This exhibition deals with an ordered chaos, or chaotic order, that the artist observes in
these processes of transformation, investigating on the evolution of earth, both on matter
and humanity. Trudy Kunkeler represents and expresses through clay, the destruction and
construction of nature; hers is a language of forms that she transforms into new landscapes
of architectural ceramics. A very architectural sculpture that the artist leaves in its pure
state, at times unfinished and – that due to its very angular geometric shapes with these
almost primary touches, recalls the brutalist architectural movement of the 1950s.

In each new project the artist produces a sculpture preserving something of the previous
shapes to include in the following series of work. Trudy disassembles her environment into
elements which she builds up again into new architectural unities from the strata of
memory.

Every sculpture represents a small piece of nature. The artist molds and sculps the clay into
shapes built up of flat tiles in a color palette close to the earth, in deep orange browns to
brick reds, that she structures and positions in slanted and crisscrossed layers so as to
recreate a geological feature; like a stratification of rocks – as if mountains pushed upwards
by the shock of the continents – into slanted peaks with jagged edges and ridges, and
textured with engravings of beautiful latticework.
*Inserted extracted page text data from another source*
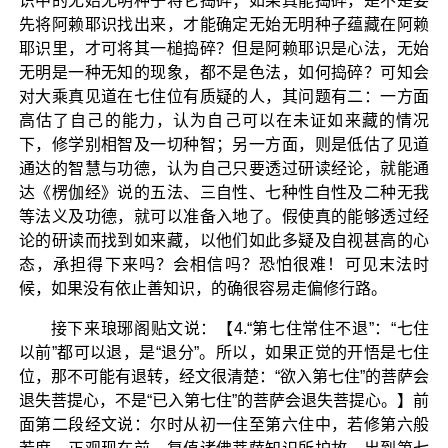
识中的无始无明种子将它捣碎；如果真能捣碎，是不是要
先将阿赖耶识找出来，才能确定无始无明种子蕴藏在阿赖
耶识里，才可将其一槌捣碎？但是阿赖耶识是心法，无始
无明是一种无知的现象，都不是色法，如何捣碎？可知会
对大乘真见道在七住位有质疑的人，其问题有二：一方面
高估了自己的能力，认为自己可以在未证如来藏的情况
下，修学别相智及一切种智；另一方面，则是低估了见道
通达的智慧与功德，认为自己只要透过研读经论，就能通
达《楞伽经》说的五法、三自性、七种性自性及二种无我
等法义及功德，就可以准备入地了。假使真的能够透过经
论的研读而找到如来藏，以他们如此多疑及自视甚高的心
态，承担得下来吗？会相信吗？恐怕很难！可见末法时
候，如果没有依止善知识，的确很容易走偏修行路。
接下来琅琊阁贴文说：【4.“第七住常住不退”：“七住
以前”都可以退，是“退分”。所以，如果正觉的开悟是七住
位，那不可能有退转，经文很清楚：“欲入第七住”的菩萨会
退失菩提心，不是“已入第七住”的菩萨会退失菩提心。】前
面第二段经文说：尔时从初一住至第六住中，若修第六般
“The way she walks through the landscape is just the way she walks through her memory
forming images which she transforms into architectural ceramics”. Elisabeth de Schipper,
Excercises in crossing the border (2018).

Trudy Kunkeler studied vocational training in ceramics and crafts in Rotterdam and at the
Free Academy in The Hague, where she studied ceramics and glazes with Emmy van
Deventer, among others.
Subsequently, she did a first year of training at Escola Massana in Barcelona with a
scholarship from the Ary Scheffer Fund, followed by a second year at the invitation of Professor Maria Bofill.